К нему медленно подкатывала беспомощная, слепая злоба… Все рушилось!

– Леша, – смягчился Бегунов. – Хорошо. На условное научное руководство я согласен. Но куда ты торопишься? Все впереди. И докторская, и Австралия…

Это привело Прошина в бешенство.

– Ты меня за дурака считаешь? – еле слышно процедил он и, ухватив спинку стула, с силой отпихнул его в сторону. – Оптимизм какой, скажите пожалуйста! Впереди! Знаешь ты, что впереди, как же! Тоже мне, господь Бог и сонм пророков!

– Ну, не Австралия, так что–нибудь другое, – улыбаясь, сказал Бегунов.

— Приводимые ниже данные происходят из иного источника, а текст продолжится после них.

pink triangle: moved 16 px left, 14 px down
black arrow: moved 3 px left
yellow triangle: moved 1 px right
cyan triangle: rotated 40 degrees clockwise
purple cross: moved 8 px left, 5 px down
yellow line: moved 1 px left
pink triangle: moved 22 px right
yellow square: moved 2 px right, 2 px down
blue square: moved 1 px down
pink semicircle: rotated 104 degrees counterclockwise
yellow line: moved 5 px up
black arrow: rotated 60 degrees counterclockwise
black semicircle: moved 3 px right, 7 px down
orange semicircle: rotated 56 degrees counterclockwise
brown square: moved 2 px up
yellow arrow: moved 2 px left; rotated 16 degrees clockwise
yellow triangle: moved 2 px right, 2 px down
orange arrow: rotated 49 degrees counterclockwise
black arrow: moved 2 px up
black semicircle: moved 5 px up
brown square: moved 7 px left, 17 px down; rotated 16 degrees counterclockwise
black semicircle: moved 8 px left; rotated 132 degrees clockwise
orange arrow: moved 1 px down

– Ты… – выдохнул Прошин, поджимая губы. – Ты… изгаляешься надо мной. Да?! Осенила… человека благодать! Под старость! Снизошло! Принципиальность. Да чтоб… я… еще…

Когда он выходил из кабинета, то неудержимо захотел хлопнуть дверью. Так хлопнуть, чтобы вся штукатурка поосыпалась. Но и это желание осталось неосуществленным: вошедший Михайлов, учтиво наклонив голову и, придержав дверь, пропустил его вперед.

Дверь плавно затворилась. Прошин очутился в «предбаннике» и, чувствуя себя растоптанным, подло обманутым и вообще дураком, состроил кислую улыбочку курьерше, поливавшей цветочки, и вышел вон.

– Тьфу, ты, – вырвалось у него растерянно и бессильно. – Надо же… как.

Он остановился у висевшей в коридоре доски Почета и механически обозрел фотографии передовиков.

Михайлов улыбался во весь рот, и улыбка его показалась Прошину издевательски–злорадной. В лице Лукьянова застыло тоже нечто подобное: какая–то плутоватая ирония…

Рядом с Лукьяновым красовалось изображение его, Прошина.

Он уставился на своего двойника взглядом, исполненным безутешной мольбы и скорби, словно делясь горестями и ища поддержки, но напрасно: тот смотрел куда–то вскользь, мимо, и глаза его выражали ледяное равнодушие и презрение.

Пока разогревался двигатель и отпотевали стекла, он сидел, ощущая под пальцами холодную пластмассу руля, и, неопределенно тоскуя, созерцал опустевшую стоянку автомобилей. Рабочий день кончился, институтские корпуса темными глыбами теснились на обнесенном забором пустыре, и лишь лампа над воротами, звеня жестяным колпаком, раскачивалась на ветру, слабо освещая заснеженный пятачок перед КПП.

В машине потеплело, но уезжать он не спешил. Собственно, он и не знал, куда уезжать. И тут кольнуло: если позвонить Ирине? Прямо сейчас. Позвонить, подъехать, встретиться…

Позвонить Прошин решил из автомата возле ее дома. Так, по его мнению, было даже лучше. Существовало, правда, одно «но»: встреча могла и не состояться. Но сумасбродное желание толкало в этом случае на поступок вовсе нелепый: просто побродить вокруг дома, с юношеским благоговением созерцая стены, тротуары, деревья, видевшие ее…

По дороге лежали два тона: черный и белый. Черный асфальт, черный лес, белые от снега обочины, белые мачты фонарей, белый пунктир разметки… Черно–белый мир. Машина шла мягко и быстро, чуть вскидывая носом на ухабах. Пучки света от встречных фар чертили по темному салону.